Ten steps to build Resilience

The concept of resilience first appeared in 1970, based on research in psychiatry and psychology on the impact of risk factors, on children growing up in adverse socio-economic conditions (e.g. poverty, abuse, mental illness of parents), and who were at high risk of developing psychopathology (Lakioti, 2011). In these studies, it was observed by several researchers that about 1/3 of these children were able, despite the negative circumstances, to grow normally and not develop psychopathology in adulthood (Masten & Wright, 2010; Lakioti, 2011).

Therefore, this term is directly related to various forms of adversity or crisis and reflects the ability of the individual to recover from emotionally difficult or traumatic experiences, while adapting in a flexible and functional way to the demands of stressful events. Forms of adversity relate either to permanent difficulties in which a person will be born and raised (e.g., poverty and adverse family environment), or to unexpected and painful traumatic events (e.g., illness, accidents, loss of loved ones; Stalikas et al., 2008).

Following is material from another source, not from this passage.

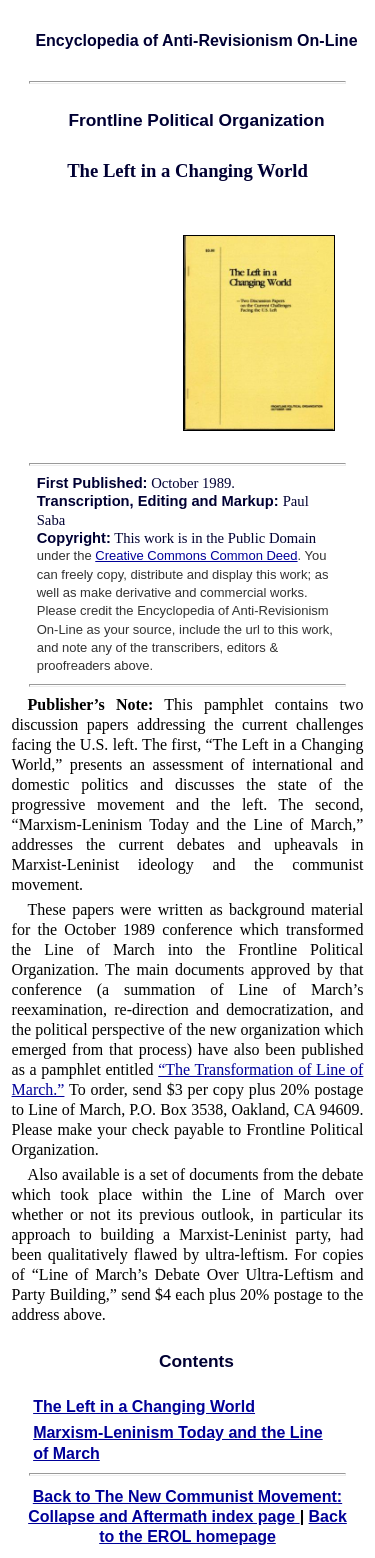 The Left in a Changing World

After a stressful and negative event, our thoughts and feelings are intensely unpleasant and put us in a state of anxiety and sadness. In order to be able to recover, we need to mobilize our resilience, which can be based on the following ten smaller steps:

  1. Humour: “I will get over it laughing. I will be with people who make me laugh. I will make fun of myself and move on.”
  2. Reconstruction of perfectionism and anxiety: “I will not let it ruin my relationships. There are people around me who care about me and I care about them and that is the important thing.”
  3. Distraction: “Let me take a break. I need to turn my attention elsewhere.”
  4. Seek help: “I need to talk to someone I trust and know can help me.”
  5. Hope: “I know it’s difficult, but I can also find positives.”
  6. Positive reflection: “I have learned something through this and I will continue to learn through my experiences.”
  7. Acceptance: “Now it is done. Let’s see what happens.”
  8. A different perspective: “It’s not the end of the world. There are other things I can focus on.”
  9. Flexibility of thought: “This thought of mine, although unpleasant, seems right. But I do not get stuck, there are other things to think about.”
  10. Action: “What can I do about it? “I can definitely help myself in some way.”

 

Micaella Kourouna
Licensed Clinical Psychologist (R.No. 780)

 

References

Λακιώτη, Α. (2011). Η έννοια της ψυχικής ανθεκτικότητας. Στο Α. Σταλίκας και Π. Μυτσκίδου (επιμ.). Εισαγωγή στη θετική ψυχολογία, 117-136.

Σταλίκας, Α., Κουδιγκέλη, Φ., & Δημητριάδου, Ε. (2008). Θετικά Συναισθήματα, Ψυχολογική Ανθεκτικότητα και Μάθηση. Στο Ανάπτυξη της συναισθηματικής Νοημοσύνης μέσα από το Συνεργατική Μάθηση, Κυπριακός Σύνδεσμος Συνεργατικής Μάθησης.